Fui para a minha secretária e ele segui-me enquanto a Rute acenou e desviou-se para o gabinete do pai. Ela dissera que tinha uns assuntos a resolver com o pai, o que era sinónimo de problemas com a mãe. A relação da Rute com o pai era exclusivamente de trabalho devido à forma como ele tratava a sua mãe, afinal não se inibia de passear com a amante pela redação, mesmo em frente à filha.

- Ela ia com cara de poucos amigos. – Comentou o Joel, sentando-se numa das cadeiras em frente à minha secretária.

- Não é para menos, já viste a forma como o pai se exibe aqui? – Perguntei, sentando-me também.

- Já, e posso dizer que é no mínimo nojenta. – Respondeu. – Sei que ele é teu tio, mas...

- Ele não me é nada a não ser meu patrão. – Respondi, interrompendo-o.

- A vossa relação é mesmo má.

- Ele acha que eu lhe vou roubar a direção quando o meu avô morrer. – Contei. – O que não digo que não possa ser verdade.

- Achas que o teu avô era capaz?

- Acho, ele não concorda com os métodos do meu tio, por isso existe uma grande probabilidade de o deserdar na parte que é possível por lei. – Expliquei.

- Pois é, um pai não pode deserdar um filho. – Murmurou. – Gostavas de assumir a presidência? – Perguntou.

- Não vou ser hipócrita, claro que sim! – Exclamei, vendo a rir.

Vi o Lourenço a aproximar-se, vinha a espalhar charme, mas em vez de discretamente como o Joel, não este não se inibia de provocar.

- Boa tarde! – Exclamou, sentando-se na outra cadeira disponível. – Joel!
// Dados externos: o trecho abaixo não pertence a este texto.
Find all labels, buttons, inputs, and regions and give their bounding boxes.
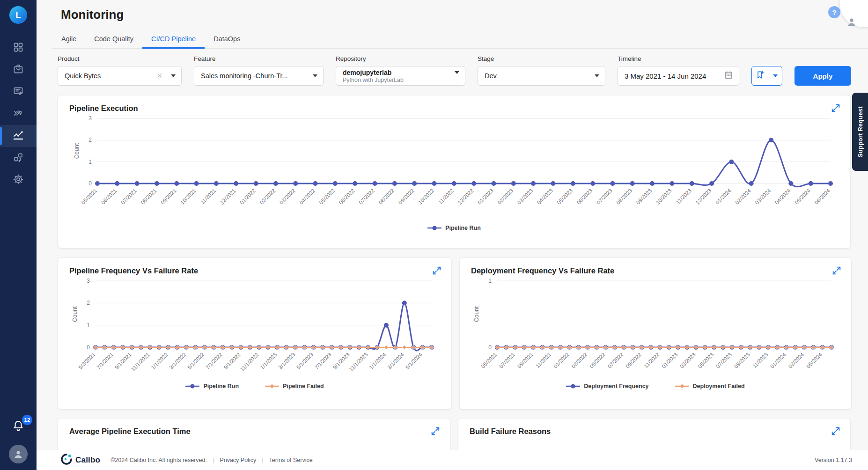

Há quanto tempo! – Exclamou, esticando a mão. Mas eles conhecem-se?

- Verdade. O que fazes por aqui? – Perguntou o Joel.

- Vim ver a minha ex-mulher. – Respondeu, sorrindo para mim.

- Ele é que é o teu ex-marido? – Perguntou o Joel surpreendido.

- É verdade, vê só o que me saiu na rifa! – Exclamei. – De onde é que se conhecem?

- Golfe. – Respondeu o Lourenço. – Como estão os miúdos?

- Bem, tens falado com a tua filha? – Já sabia a resposta. Por mais amoroso que o Lourenço fosse para a filha tinha o dom do esquecimento.